DeVry's enrolls about 42,000 students, about the same as LSU and Southeastern combined. By the way, DeVry's former CEO holds $20 million in company stock.
Another for-profit CEO is highly paid, too. Records show the Federal Trade Commission is also investigating the University of Phoenix, while its CEO makes $9 million a year.
It's all about making revenue, making the dollars. It's not concerned about the student life. – Jasper Rockwood
Josh Hudson spent four years trying to complete an information system security degree at ITT Tech. After spending $62,000, he says, he found his ITT college credits were nearly worthless.
"It's basically just paper," Judson says of his education. "I go to Nunez right now, and I don't think they accepted any credits from ITT. So, it's just waste, really, because no one wants their credits, for whatever reason."
ITT shuttered 130 campuses in September after the federal government cut off student loan funding. Hudson is out $65,000 and four years of his life as he starts over. He calls his experience horrible.
"It's a bunch of, you know, wasted money that I'm owing for the rest of my life," he says. "And wasted time – I could have done something else from an actual, more accredited university like Southeastern or LSU."
Hudson and 35,000 other ITT students now are looking to start over. But the school's former CEO may be doing just fine, with a salary last year of $3 million.

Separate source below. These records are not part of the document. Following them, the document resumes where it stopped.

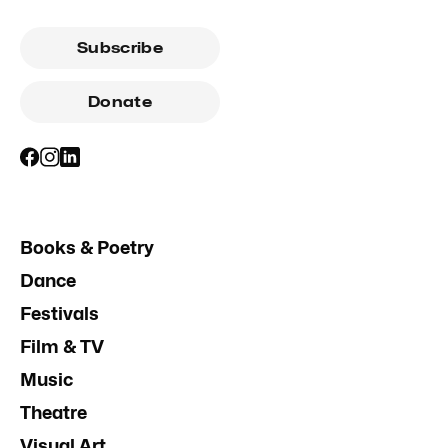
Subscribe
Donate
Books & Poetry
Dance
Festivals
Film & TV
Music
Theatre
Visual Art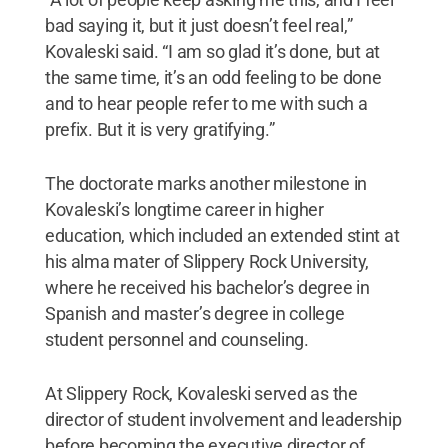
bad saying it, but it just doesn’t feel real,”
Kovaleski said. “I am so glad it’s done, but at
the same time, it’s an odd feeling to be done
and to hear people refer to me with such a
prefix. But it is very gratifying.”
The doctorate marks another milestone in
Kovaleski’s longtime career in higher
education, which included an extended stint at
his alma mater of Slippery Rock University,
where he received his bachelor’s degree in
Spanish and master’s degree in college
student personnel and counseling.
At Slippery Rock, Kovaleski served as the
director of student involvement and leadership
before becoming the executive director of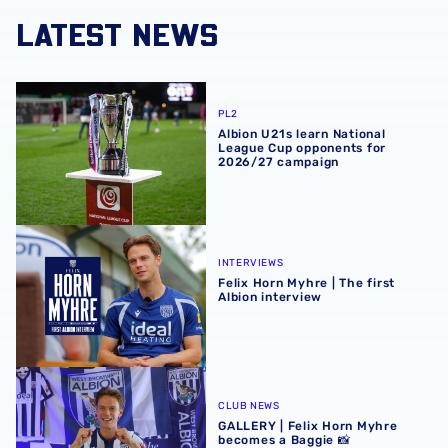
LATEST NEWS
Albion U21s learn National League Cup opponents for 2
PL2
Albion U21s learn National
League Cup opponents for
2026/27 campaign
Felix Horn Myhre | The first Albion interview
INTERVIEWS
Felix Horn Myhre | The first
Albion interview
GALLERY | Felix Horn Myhre becomes a Baggie 📸
CLUB NEWS
GALLERY | Felix Horn Myhre
becomes a Baggie 📸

"It does not make sense," Cochrane says. "In many cases, they're making millions of dollars on a business model that boils down to fraud."
As for Ariel Craig, she says she now does some hair on the side. Her income is right around the poverty line.
"I can't afford to pay the loans right now," she says.
She tells us many of her Blue Cliff friends face similar problems.
"We had like 25 people" in her class, she tells us. "They have jobs but not in cosmetology. They're not in what they were going to school for."
Craig continues to call, continues to write Blue Cliff.
"It's like no one answers," she says. "I call, I reach out, no one gets back with me. They just really don't care. They're all about the money."
She still hopes she can move on and earn her degree one day.
"This is my passion," Craig says. "This is what I do. And I wanted even more to be a salon owner, or to teach, maybe to teach, spread the knowledge of what I know, what I've learned over the years. But it's like, everything's just at a halt right now."
Blue Cliff declined our request for an interview and comment. Cameron College told us they're under new management, but that they remain in compliance with state and federal benchmarks.